> [Saved data entries]
_____
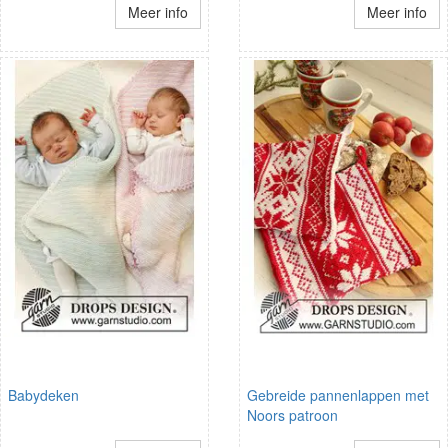
Meer info
Meer info
Babydeken
Gebreide pannenlappen met
Noors patroon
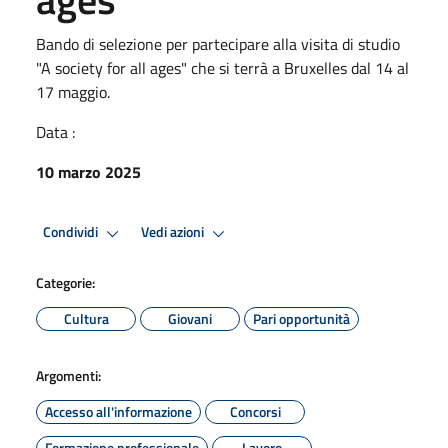
Bando di selezione per partecipare alla visita di studio
"A society for all ages" che si terrà a Bruxelles dal 14 al
17 maggio.
Data :
10 marzo 2025
Condividi
Vedi azioni
Categorie:
Cultura
Giovani
Pari opportunità
Argomenti:
Accesso all'informazione
Concorsi
Formazione professionale
Lavoro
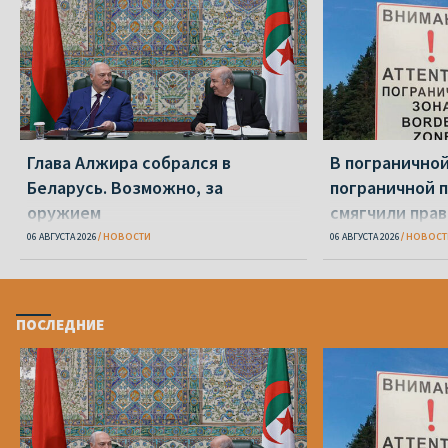
Глава Алжира собрался в
В пограничной
Беларусь. Возможно, за
пограничной 
оружием
смягчили пра
06 АВГУСТА 2026
НОВОСТИ
06 АВГУСТА 2026
НОВОСТ
ПОСЛЕДНИЕ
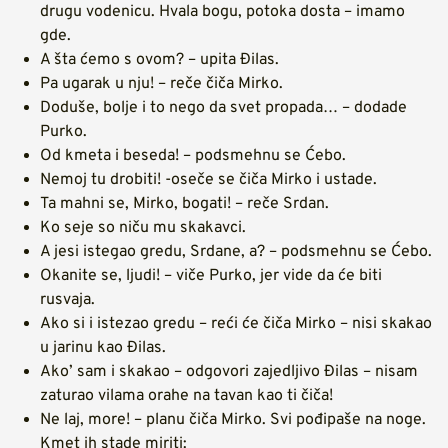
drugu vodenicu. Hvala bogu, potoka dosta – imamo
gde.
A šta ćemo s ovom? – upita Đilas.
Pa ugarak u nju! – reče čiča Mirko.
Doduše, bolje i to nego da svet propada… – dodade
Purko.
Od kmeta i beseda! – podsmehnu se Ćebo.
Nemoj tu drobiti! -oseče se čiča Mirko i ustade.
Ta mahni se, Mirko, bogati! – reče Srdan.
Ko seje so niču mu skakavci.
A jesi istegao gredu, Srdane, a? – podsmehnu se Ćebo.
Okanite se, ljudi! – viče Purko, jer vide da će biti
rusvaja.
Ako si i istezao gredu – reći će čiča Mirko – nisi skakao
u jarinu kao Đilas.
Ako’ sam i skakao – odgovori zajedljivo Đilas – nisam
zaturao vilama orahe na tavan kao ti čiča!
Ne laj, more! – planu čiča Mirko. Svi pođipaše na noge.
Kmet ih stade miriti:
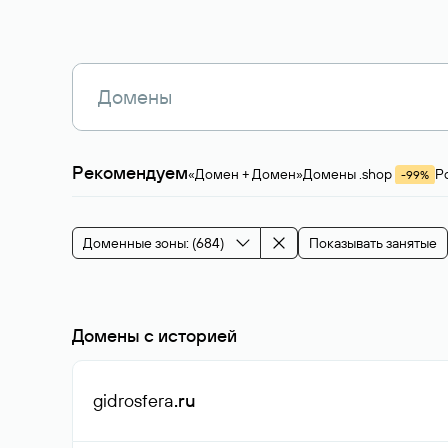
Рекомендуем
«Домен + Домен»
Домены .shop
Р
-99%
Магазины, услуги
Мода и стиль
Производ
Зарубежные домены
Каталог магазина 
Здоровье и спорт
Строительство и недв
Доменные зоны: (684)
Показывать занятые
События и мероприятия
Домены с историей
gidrosfera
.ru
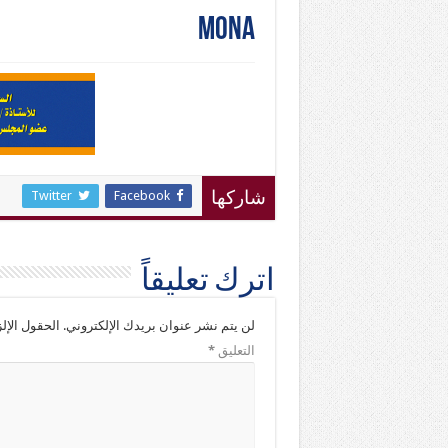
mona
Twitter
Facebook
شاركها
اترك تعليقاً
لن يتم نشر عنوان بريدك الإلكتروني.
الحقول الإلز
التعليق
*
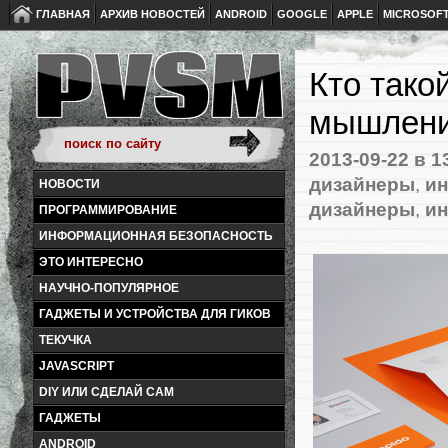
ГЛАВНАЯ
АРХИВ НОВОСТЕЙ
ANDROID
GOOGLE
APPLE
MICROSOF
Кто тако
мышлени
2013-09-22
в 1
дизайнеры
,
и
НОВОСТИ
дизайнеры
,
и
ПРОГРАММИРОВАНИЕ
ИНФОРМАЦИОННАЯ БЕЗОПАСНОСТЬ
ЭТО ИНТЕРЕСНО
НАУЧНО-ПОПУЛЯРНОЕ
ГАДЖЕТЫ И УСТРОЙСТВА ДЛЯ ГИКОВ
ТЕКУЧКА
JAVASCRIPT
DIY ИЛИ СДЕЛАЙ САМ
ГАДЖЕТЫ
ANDROID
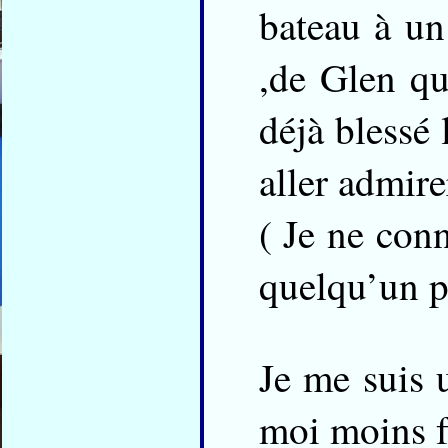
bateau à un
,de Glen qu
déjà blessé 
aller admire
( Je ne conn
quelqu’un pe
Je me suis u
moi moins f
_____
> [EXERCISE] The answer should be a single number: how many lines in the records contain "Ćebo".

> [RESULT] 2